Frank Tracy Griswold III

The 25th Presiding Bishop of the Episcopal Church.

Manna surrounds us:

February 20, 2004
Frank T. Griswold

With each season of the church year we are given a particular lens for looking at the patterns of our lives. Wilderness is a theme of the Lenten season, and a symbol of the in-between place in which we find ourselves from time to time: a place between endings and beginnings, between the shift in consciousness which shatters an old pattern and the emergence of a new way of perceiving and being. Lent can take us to the wilderness and remind us that our lives are made up of multiple moments of leaving and arriving, of yearning and fulfillment, of losing and finding, of dying and rising.

Set free from slavery in Egypt, the children of Israel traveled for 40 years through the wilderness in order to be made ready to enter the promised land, which was not only a place but a new way of knowing who they were as the people of God. And Jesus spent 40 days and 40 nights in the wilderness. After having been pierced with an overwhelming awareness of being the son of God, he has to struggle within himself about the consequences of his belovedness.

As the children of Israel wandered through the wilderness, they were doubtless eager to claim various resting places along the way as their destination. But just as they began to feel settled in one place, the pillar of cloud which served as their guide by day would move, and they had to strike camp and follow. Similarly, we can think we have successfully moved through a season of our lives, and mistake some temporary resting place for the journey’s end.

The children of Israel looked longingly at the old securities of Egypt, quite forgetting that those securities were purchased at the price of slavery. In that same way, when we are at an in-between place, and unsure about what might happen next, we often look to a somewhat idealized past, quite forgetting its limitations.

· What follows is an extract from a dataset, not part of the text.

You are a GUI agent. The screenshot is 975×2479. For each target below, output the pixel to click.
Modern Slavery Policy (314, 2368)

And, perhaps Jesus’ sense of belovedness was both an overwhelming gift and an awesome burden. During his sojourn in the wilderness perhaps he looked back to the predictable patterns of life in Nazareth that allowed him to order his days around the rhythms of his home and Joseph’s workshop. Perhaps the wilderness was for him not only a time of interior struggle with temptation, as recorded in scripture, but also with unsureness about the consequences of being declared God’s beloved son.

And in our own lives a sudden change in patterns of health, employment, relationship, or other constants that give us a sense of stability can catapult us into the wilderness. We can find ourselves stripped of all certitude and undefended in the face of an unknown future. We are shorn of our old securities and can be rendered immobile as wild beasts of fear, anxiety, anger and occasionally despair, beset us. At such moments we may ask God to rescue us. And how often God’s answer is to say: “I am with you at the very heart of your uncertainty, your fear, and your suffering.”

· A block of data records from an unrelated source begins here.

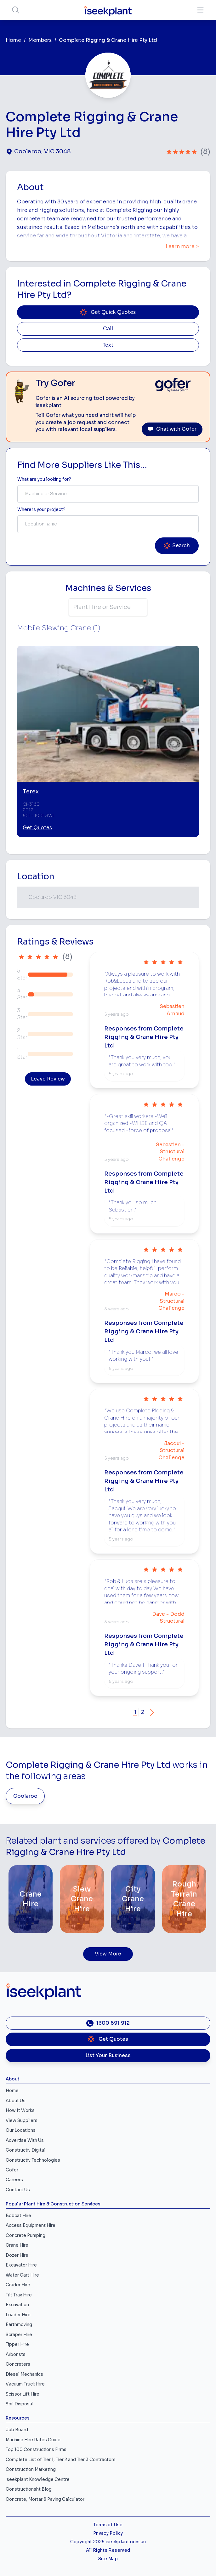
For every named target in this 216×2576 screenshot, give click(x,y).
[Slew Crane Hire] (82, 1899)
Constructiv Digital (25, 2150)
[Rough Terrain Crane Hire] (184, 1899)
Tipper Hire (17, 2344)
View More (108, 1954)
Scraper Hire (19, 2334)
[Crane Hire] (31, 1899)
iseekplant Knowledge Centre (38, 2479)
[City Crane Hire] (133, 1899)
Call (108, 329)
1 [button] (135, 1712)
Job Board (17, 2429)
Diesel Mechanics (24, 2374)
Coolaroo (25, 1796)
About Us (16, 2100)
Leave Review (48, 1079)
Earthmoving (19, 2324)
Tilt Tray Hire (19, 2295)
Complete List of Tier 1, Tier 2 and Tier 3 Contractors (61, 2459)
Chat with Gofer (172, 429)
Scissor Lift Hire (22, 2394)
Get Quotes (37, 828)
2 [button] (143, 1712)
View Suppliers (21, 2120)
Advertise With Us (25, 2140)
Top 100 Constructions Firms (36, 2449)
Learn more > (182, 246)
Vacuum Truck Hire (25, 2384)
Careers (14, 2179)
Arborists (16, 2354)
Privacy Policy (108, 2533)
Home (13, 40)
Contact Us (18, 2190)
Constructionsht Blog (29, 2489)
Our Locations (21, 2130)
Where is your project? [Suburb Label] (41, 509)
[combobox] (108, 494)
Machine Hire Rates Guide (33, 2440)
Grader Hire (18, 2285)
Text (108, 345)
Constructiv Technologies (33, 2160)
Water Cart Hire (22, 2275)
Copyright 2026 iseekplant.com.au (108, 2542)
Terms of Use (107, 2525)
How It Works (20, 2110)
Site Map (108, 2559)
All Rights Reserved (108, 2550)
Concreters (18, 2364)
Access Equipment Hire (30, 2225)
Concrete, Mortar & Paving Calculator (45, 2499)
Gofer (12, 2170)
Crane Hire (17, 2245)
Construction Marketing (31, 2469)
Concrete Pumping (25, 2235)
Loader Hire (18, 2315)
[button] (152, 1712)
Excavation (17, 2304)
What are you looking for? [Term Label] (44, 479)
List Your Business (108, 2055)
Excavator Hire (21, 2265)
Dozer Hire (17, 2255)
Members (40, 40)
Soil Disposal (19, 2404)
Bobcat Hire (18, 2215)
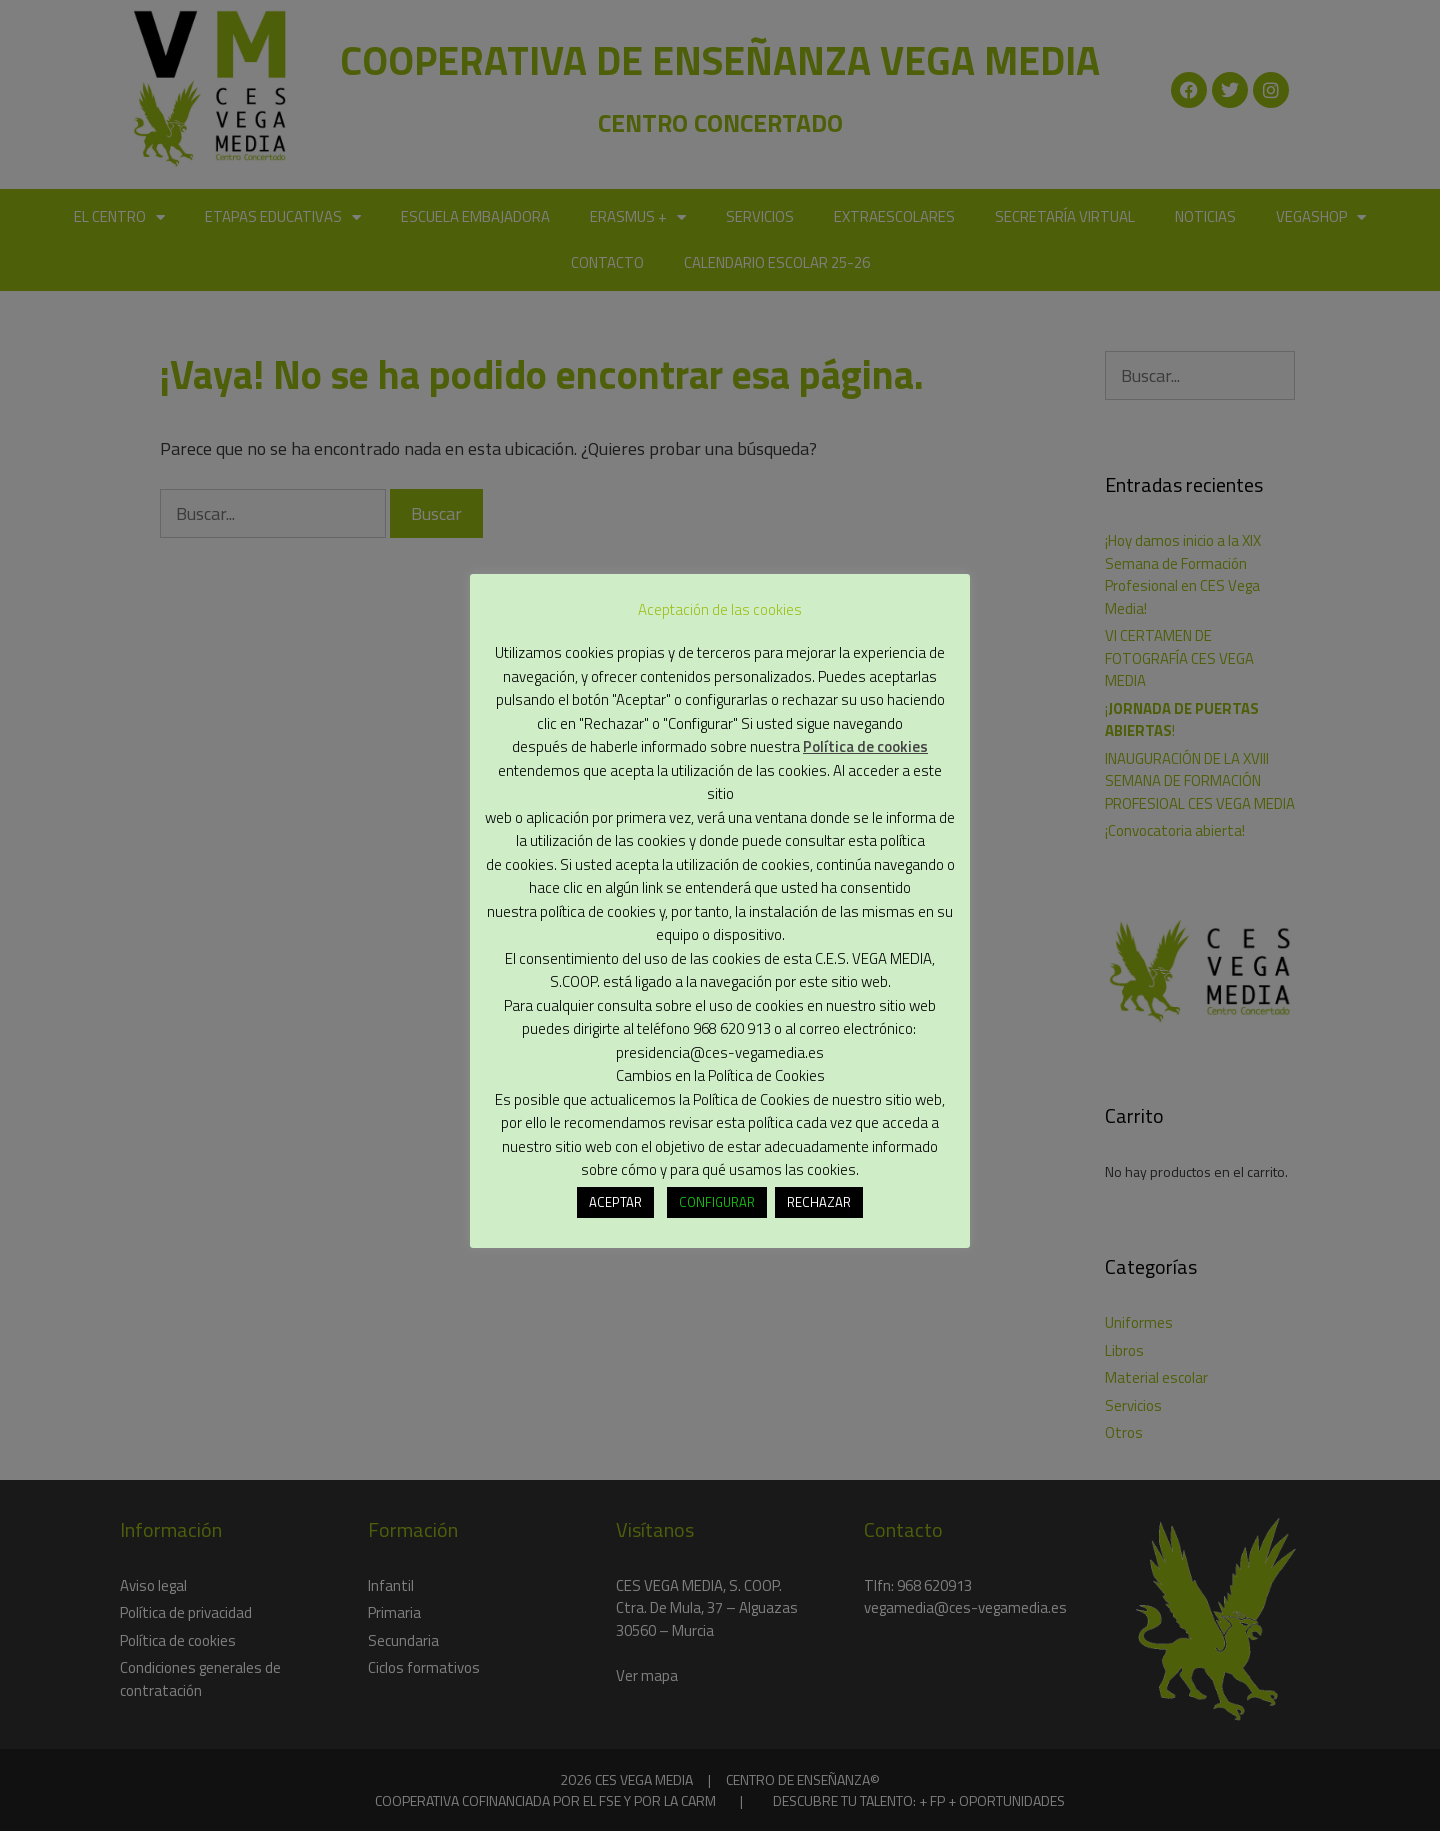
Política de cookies (865, 743)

The sudden and unexpected appearance of manna in the wilderness, the bread from heaven which fell about the camp of the children of Israel, was not simply food for them but a sign of God’s immediate presence and companionship. Though they were not relieved of their uncertainty about the journey, they knew they were not alone.

It is when we are able to accept the fact that very little is certain in our lives, and that all is subject to change and surprise, that we are able to receive the real presence of God. We receive manna from heaven in ways as miraculous and unexpected as was the manna that fell in the wilderness.

What is true of our individual lives is true as well of our lives bound up together in the body of Christ. Therefore, we as a church are also obliged to travel into the wilderness and to discover that many of the things we may have regarded as fixed and unchangeable must be surrendered. So, like the children of Israel, we too can be tempted to create idols and false permanencies. We too sometimes look longingly to an idealized past, forgetting its limitations. We too can be overtaken by fear, anxiety, despair and anger. We too can try to protect ourselves from the uncertainty of the in-between place.

And yet through it all God is close at hand. In the wilderness of changes and chances there are signs of hope and blessing. Manna surrounds us if only we open our eyes and see. So, we journey on seeking to arrive at a new place with our hearts expanded and our knowing enlarged.

May these days of Lent remind us that each new place is just another resting place along the way; our journey goes on until we come to full maturity in Christ, which will occur beyond the borders of this life. May we remember with gladness that then the changes and chances will cease as we are filled with the fullness of him who fills all things.